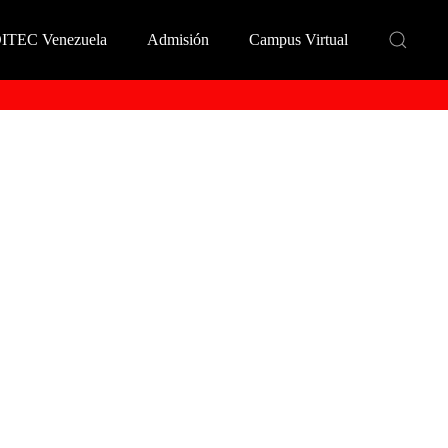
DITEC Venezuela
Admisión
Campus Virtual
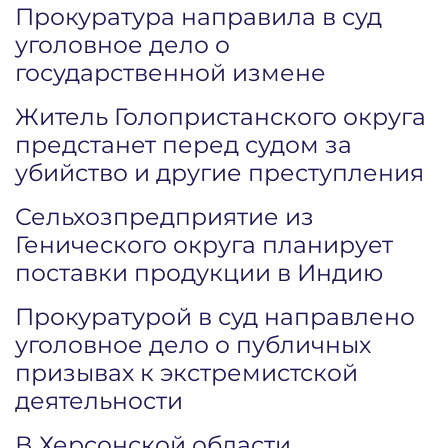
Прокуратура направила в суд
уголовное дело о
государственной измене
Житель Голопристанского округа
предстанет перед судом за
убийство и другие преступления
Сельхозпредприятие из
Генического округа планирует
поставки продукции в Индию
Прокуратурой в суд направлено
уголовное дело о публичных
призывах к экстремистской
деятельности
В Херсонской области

#####

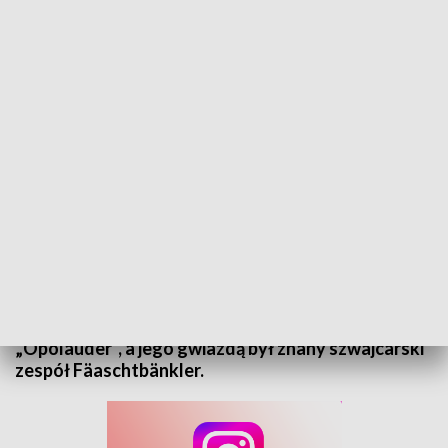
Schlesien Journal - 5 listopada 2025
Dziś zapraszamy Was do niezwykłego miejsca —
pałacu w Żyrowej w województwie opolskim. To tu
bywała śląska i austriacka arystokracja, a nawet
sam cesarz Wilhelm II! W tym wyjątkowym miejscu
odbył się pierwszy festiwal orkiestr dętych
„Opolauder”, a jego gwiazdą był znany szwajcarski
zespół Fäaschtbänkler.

#####

_What you have to do:_ In the listing, find all lines with the string "округа" and copy them.

_Task response:_
Житель Голопристанского округа
Генического округа планирует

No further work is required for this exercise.